Buh-bye. The trivia truck has jack-knifed onto the soft shoulder of elimination.
Herbert, to his credit, votes for Michael. By this point in the game it is clear that Herbert and I are the strongest players, and he easily could've voted for me in an attempt to go up against the weaker link Michael in the final round. You know, do to me what I was doing to him. At this stage the alliance between Michael and myself is reasonably transparent, a fact that is certainly not lost on the host Mr. Gray.
"So Chris, tell us why you voted for Herbert."
"Uh, well, it wasn't really a vote, uh, against Herbert as it was a vote FOR Michael. They both, uh, played pretty well . . . "
"So you didn't notice that Herbert got all his questions right, and you weren't just trying to get him off the show to give yourself a better shot at the money?"
"Well, George, this isn't about the money, it's about - ."

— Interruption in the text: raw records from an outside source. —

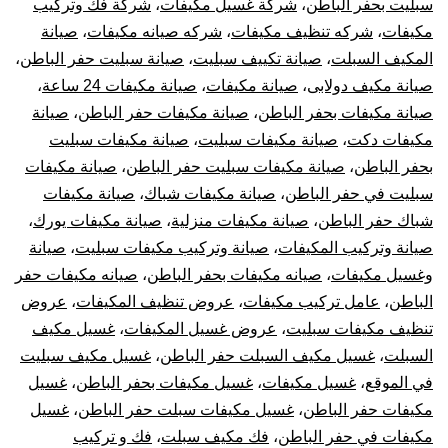
سبليت بحفر الباطن
،
شركة غسيل مكيفات
،
شركة فك وتركيب
مكيفات
،
شركه تنظيف مكيفات
،
شركه صيانه مكيفات
،
صيانة
المكيف السبلت
،
صيانة تكييف سبليت
،
صيانة سبليت حفر الباطن
،
صيانة مكيف دولابى
،
صيانة مكيفات
،
صيانة مكيفات 24 ساعة
،
صيانة مكيفات بحفر الباطن
،
صيانة مكيفات حفر الباطن
،
صيانة
مكيفات دكت
،
صيانة مكيفات سبليت
،
صيانة مكيفات سبليت
بحفر الباطن
،
صيانة مكيفات سبليت حفر الباطن
،
صيانة مكيفات
سبليت في حفر الباطن
،
صيانة مكيفات شباك
،
صيانة مكيفات
شباك حفر الباطن
،
صيانة مكيفات منزلية
،
صيانة مكيفات يورك
،
صيانة وتركيب المكيفات
،
صيانة وتركيب مكيفات سبليت
،
صيانة
وغسيل مكيفات
،
صيانه مكيفات بحفر الباطن
،
صيانه مكيفات حفر
الباطن
،
عامل تركيب مكيفات
،
عروض تنظيف المكيفات
،
عروض
تنظيف مكيفات سبليت
،
عروض غسيل المكيفات
،
غسيل مكيف
السبلت
،
غسيل مكيف السبلت حفر الباطن
،
غسيل مكيف سبليت
في الموقع
،
غسيل مكيفات
،
غسيل مكيفات بحفر الباطن
،
غسيل
مكيفات حفر الباطن
،
غسيل مكيفات سبلت حفر الباطن
،
غسيل
مكيفات في حفر الباطن
،
فك مكيف سبلت
،
فك و تركيب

"Oh, excuse me . . . " interrupts George. "HAHAHAHAHAHAHA!" Very sarcastic laughter from the host sends me, Michael, the studio audience, basically everyone in the building with the notable exception of Herbert, into hysterics.
Herbert's parting shots are filled with hostility.
"Of course they were trying to get me out of there. If I'd gotten to the finals I know I would've beaten either one of them."
Ah, but we'll never know, will we Herb?
So now it's the finals, and Michael and I go from bosom buddies to bitter rivals, not unlike the episode when Catwoman drugged and kidnapped Robin and forced him to betray Batman, creating a serious internal conflict for the Caped Crusader. In that case, the drug wore off in the nick of time ("Holy double agent, Batman!") and the Dynamic Duo returned to their crime-fighting partnership. Such was not to be the case with me and Michael the Metaphorical Boy Wonder.
As the strongest link in the last round, I get to decide if I want to go first. I do.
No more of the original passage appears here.